AUSTRAC prefers that complaints about breaches of Privacy Principles be made or confirmed in writing, so it can be sure about the details of the complaint. Generally, AUSTRAC will only accept complaints from an individual who believes an act or practice of AUSTRAC has interfered with their privacy and may have breached a Privacy Principle.
On this page, the term 'Privacy Principles' is used to refer to the Information Privacy Principles in the Privacy Act 1988 and, when they commence in March 2014, the Australian Privacy Principles, which regulate AUSTRAC's personal information handling practices.
A complaint should identify whether it is about:
- the collection of personal information
- the use of personal information
- the disclosure of personal information
- the security or storage of personal information
- the accuracy of personal information
- a refusal to give the complainant access to or find out about their personal information
- a refusal to change or delete personal information.
AUSTRAC's Freedom of Information Contact Officer will normally deal with privacy complaints. Otherwise, the complaint will be dealt with by someone who was not involved in the conduct the complaint is about.
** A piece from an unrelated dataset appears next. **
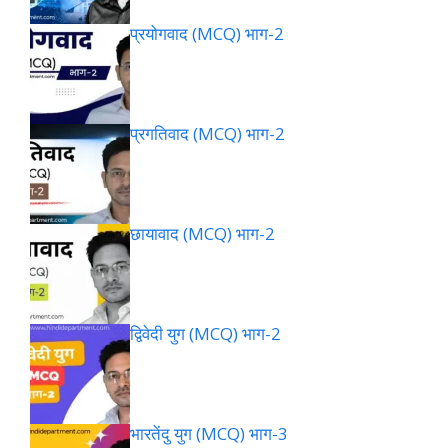
प्रयोगवाद (MCQ) भाग-2
प्रगतिवाद (MCQ) भाग-2
छायावाद (MCQ) भाग-2
द्विवेदी युग (MCQ) भाग-2
भारतेंदु युग (MCQ) भाग-3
AUSTRAC will attempt to confirm (as appropriate and necessary) with the person making the complaint:
- their understanding of the conduct relevant to the complaint
- their understanding of the Privacy Principles relevant to the conduct
- what they expect as an outcome.
AUSTRAC will inform the person making the complaint:
- whether AUSTRAC will conduct an investigation
- the name, title, and contact details of the investigating officer
- the estimated completion date for the investigation process.
AUSTRAC will normally look at the following questions:
- Did the alleged conduct occur?
- Why did AUSTRAC collect the information?
- Was the information stored by AUSTRAC in a 'record' (as defined in the Privacy Act 1988) or a generally available publication?
- Did AUSTRAC comply with the relevant Privacy Principles or the requirements of the Privacy Act 1988 when dealing with the information?
After AUSTRAC has completed its enquiries, we will contact the person who has made the complaint, usually in writing, to advise the outcome and invite a response to AUSTRAC's conclusions about the complaint.
If a response is received, AUSTRAC will assess it and advise if AUSTRAC has changed its view.
If the person making the complaint is unsatisfied with the outcome, AUSTRAC will advise further options including, if appropriate, review by the Privacy Commissioner within the Office of the Australian Information Commissioner.